Les œuvres de Mozart ne sont sans doute pas de celles où la capacité d’un instrumentiste à improviser semble le plus nécessaire. En général nous leur appliquons tout au contraire les critères d’interprétation propres à une époque plus tardive qui institue entre le compositeur et l’exécutant une barrière étanche : le compositeur compose, l’exécutant exécute, et ce dans le respect le plus absolu des moindres indications de la partition.
Si une telle attitude paraît fondée dans le cas d’une œuvre de Stravinsky, de Ravel, ou de Schönberg, où il ne viendrait à l’idée d’aucun interprète sain d’esprit de rajouter, ça et là, sa touche personnelle, il semble beaucoup moins pertinent de faire systématiquement de même avec Mozart qui vécut en un temps où les savoirs étaient moins cloisonnés.
Prenons l’exemple de ses concertos pour piano : on sait que Mozart, qui les écrivait le plus souvent pour lui-même, n’hésitait pas, en certains passages, à s’écarter considérablement de son texte au moment du concert, réintroduisant ainsi un peu de la spontanéité propre à l’improvisation au sein d’une musique cependant très « écrite ». Sans doute usait-il là de toute sa liberté de compositeur-interprète mais aussi, en une époque ou tout interprète était également plus ou moins compositeur, ne faisait-il que se conformer à un usage tacite qui voulait que l’on exécutât pas toujours « littéralement » le texte si certaines circonstances se trouvaient réunies.
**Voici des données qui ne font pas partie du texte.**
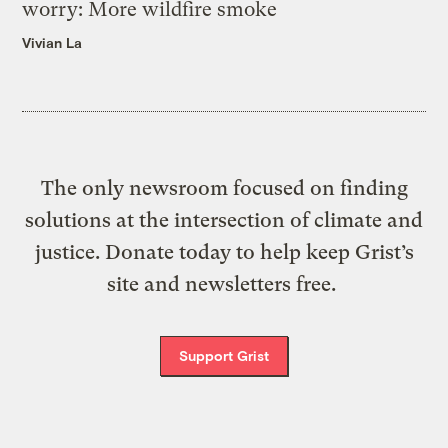
worry: More wildfire smoke
Vivian La
The only newsroom focused on finding
solutions at the intersection of climate and
justice. Donate today to help keep Grist’s
site and newsletters free.
Support Grist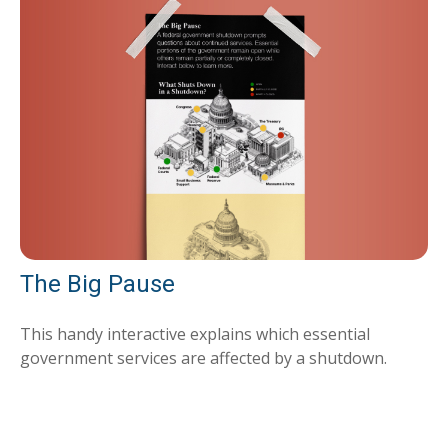
The Big Pause
This handy interactive explains which essential
government services are affected by a shutdown.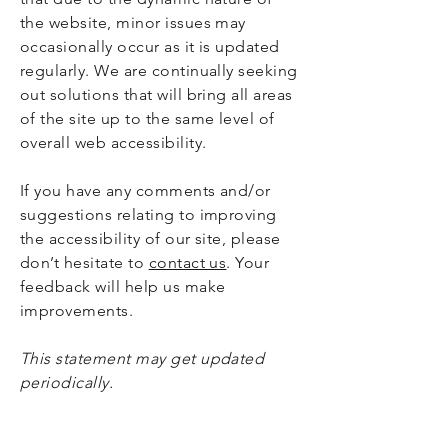
the website, minor issues may
occasionally occur as it is updated
regularly. We are continually seeking
out solutions that will bring all areas
of the site up to the same level of
overall web accessibility.
If you have any comments and/or
suggestions relating to improving
the accessibility of our site, please
don’t hesitate to
contact us
. Your
feedback will help us make
improvements.
This statement may get updated
periodically.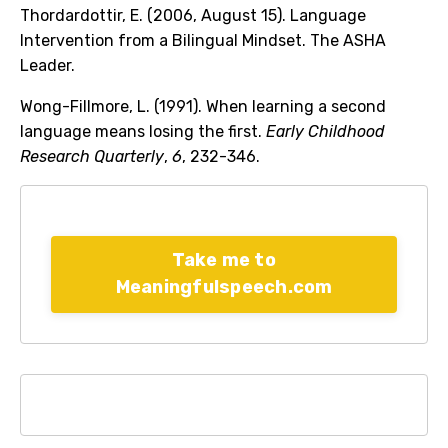
Thordardottir, E. (2006, August 15). Language
Intervention from a Bilingual Mindset. The ASHA
Leader.
Wong-Fillmore, L. (1991). When learning a second
language means losing the first.
Early Childhood
Research Quarterly
,
6
, 232-346.
Take me to
Meaningfulspeech.com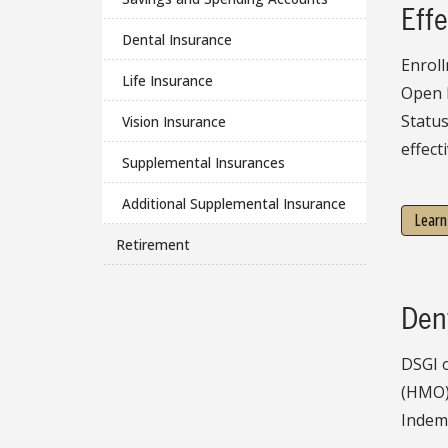
Effe
Dental Insurance
Enroll
Life Insurance
Open 
Statu
Vision Insurance
effect
Supplemental Insurances
Additional Supplemental Insurance
Learn
Retirement
Den
DSGI o
(HMO)
Indemn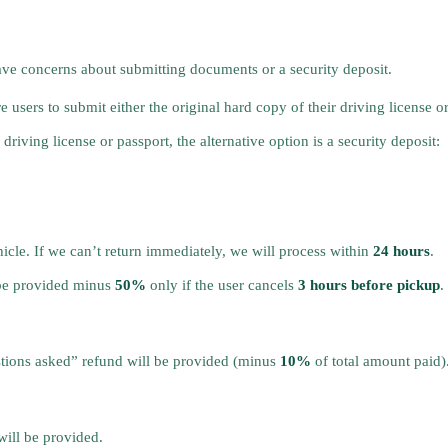
e concerns about submitting documents or a security deposit.
 users to submit either the original hard copy of their driving license o
riving license or passport, the alternative option is a security deposit:
hicle. If we can’t return immediately, we will process within
24 hours
.
l be provided minus
50%
only if the user cancels
3 hours before pickup
.
tions asked” refund will be provided (minus
10%
of total amount paid)
ill be provided.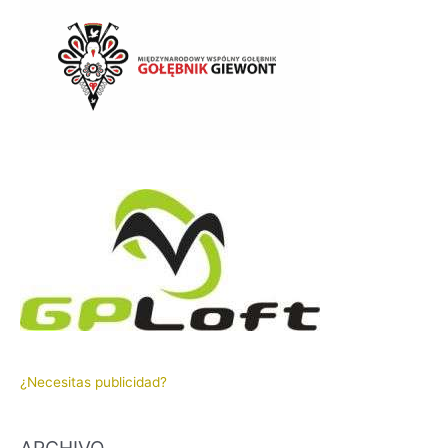
¿Necesitas publicidad?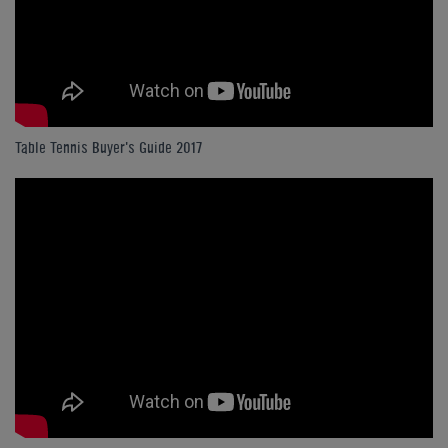
Table Tennis Buyer's Guide 2017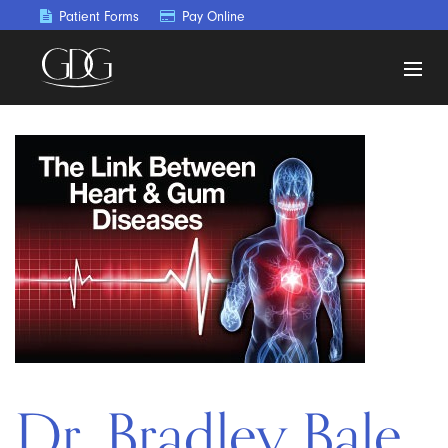
Patient Forms
Pay Online
Dr. Bradley Bale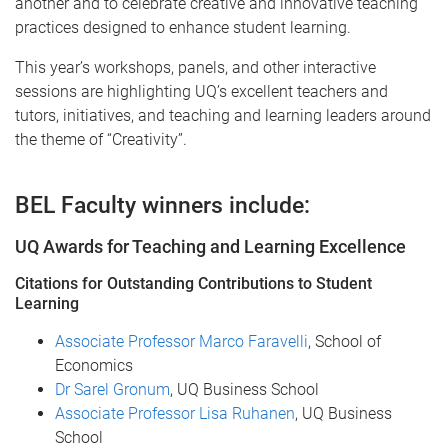
another and to celebrate creative and innovative teaching
practices designed to enhance student learning.
This year’s workshops, panels, and other interactive
sessions are highlighting UQ’s excellent teachers and
tutors, initiatives, and teaching and learning leaders around
the theme of “Creativity”.
BEL Faculty winners include:
UQ Awards for Teaching and Learning Excellence
Citations for Outstanding Contributions to Student
Learning
Associate Professor Marco Faravelli
, School of
Economics
Dr Sarel Gronum
, UQ Business School
Associate Professor Lisa Ruhanen
, UQ Business
School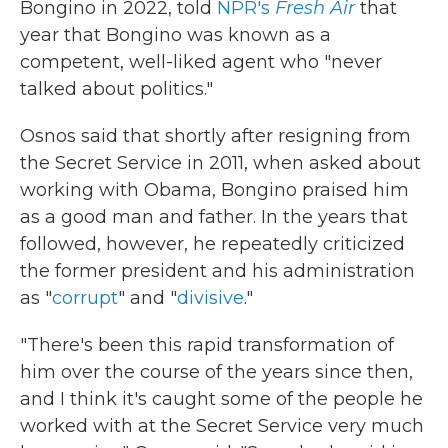
Bongino in 2022, told
NPR's
Fresh Air
that
year that Bongino was known as a
competent, well-liked agent who "never
talked about politics."
Osnos said that shortly after resigning from
the Secret Service in 2011, when asked about
working with Obama, Bongino praised him
as a good man and father. In the years that
followed, however, he repeatedly criticized
the former president and his administration
as "
corrupt
" and "
divisive
."
"There's been this rapid transformation of
him over the course of the years since then,
and I think it's caught some of the people he
worked with at the Secret Service very much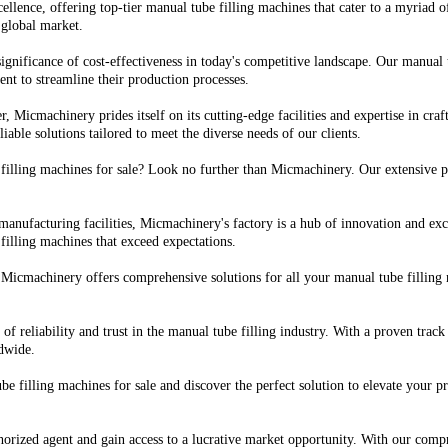
ellence, offering top-tier manual tube filling machines that cater to a myriad 
 global market.
gnificance of cost-effectiveness in today's competitive landscape. Our manual
ment to streamline their production processes.
, Micmachinery prides itself on its cutting-edge facilities and expertise in cra
iable solutions tailored to meet the diverse needs of our clients.
 filling machines for sale? Look no further than Micmachinery. Our extensive p
 manufacturing facilities, Micmachinery's factory is a hub of innovation and 
filling machines that exceed expectations.
Micmachinery offers comprehensive solutions for all your manual tube filling 
of reliability and trust in the manual tube filling industry. With a proven tra
ldwide.
e filling machines for sale and discover the perfect solution to elevate your 
orized agent and gain access to a lucrative market opportunity. With our comp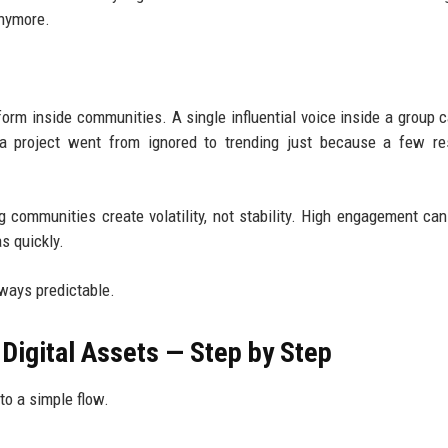
anymore.
orm inside communities. A single influential voice inside a group c
e a project went from ignored to trending just because a few r
 communities create volatility, not stability. High engagement can
s quickly.
lways predictable.
Digital Assets — Step by Step
nto a simple flow.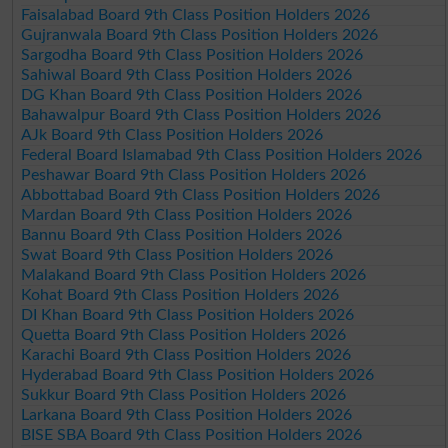
Faisalabad Board 9th Class Position Holders 2026
Gujranwala Board 9th Class Position Holders 2026
Sargodha Board 9th Class Position Holders 2026
Sahiwal Board 9th Class Position Holders 2026
DG Khan Board 9th Class Position Holders 2026
Bahawalpur Board 9th Class Position Holders 2026
AJk Board 9th Class Position Holders 2026
Federal Board Islamabad 9th Class Position Holders 2026
Peshawar Board 9th Class Position Holders 2026
Abbottabad Board 9th Class Position Holders 2026
Mardan Board 9th Class Position Holders 2026
Bannu Board 9th Class Position Holders 2026
Swat Board 9th Class Position Holders 2026
Malakand Board 9th Class Position Holders 2026
Kohat Board 9th Class Position Holders 2026
DI Khan Board 9th Class Position Holders 2026
Quetta Board 9th Class Position Holders 2026
Karachi Board 9th Class Position Holders 2026
Hyderabad Board 9th Class Position Holders 2026
Sukkur Board 9th Class Position Holders 2026
Larkana Board 9th Class Position Holders 2026
BISE SBA Board 9th Class Position Holders 2026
Ce pouvait être (tout particulièrement dans les mouvements lents) quand un thème était repris de façon strictement identique (ce qui imposait « tacitement » la nécessité de l’orner la seconde fois) ou bien encore quand la partie soliste se trouvait paradoxalement réduite à un simple « schéma », d’une simplicité peu en accord avec la virtuosité requise partout ailleurs.
Par chance, il est arrivé que Mozart dévoile ses intentions en la matière en répondant à des commandes. Peut-être ne faisait-il pas totalement confiance aux capacités créatrices des virtuoses qui le sollicitèrent, car il s’efforça de noter avec la plus grande précision tous les passages qui eussent pu réclamer quelque improvisation (le concerto en mi bémol, K271, généralement surnommé « Jeune homme », illustre avec brio ce cas de figure). Il va de soi que tout interprète désireux de réaliser pleinement les intentions de Mozart devrait s’imprégner de tels exemples afin d’en restituer le sens dans d’autres partitions moins explicites. De la sorte (et c’est un plaisant paradoxe), en trahissant apparemment la « lettre », il n’en respecterait que plus l’esprit.
Cette réflexion (...) pourrait être étendue à la musique instrumentale ou vocale de Mozart (...).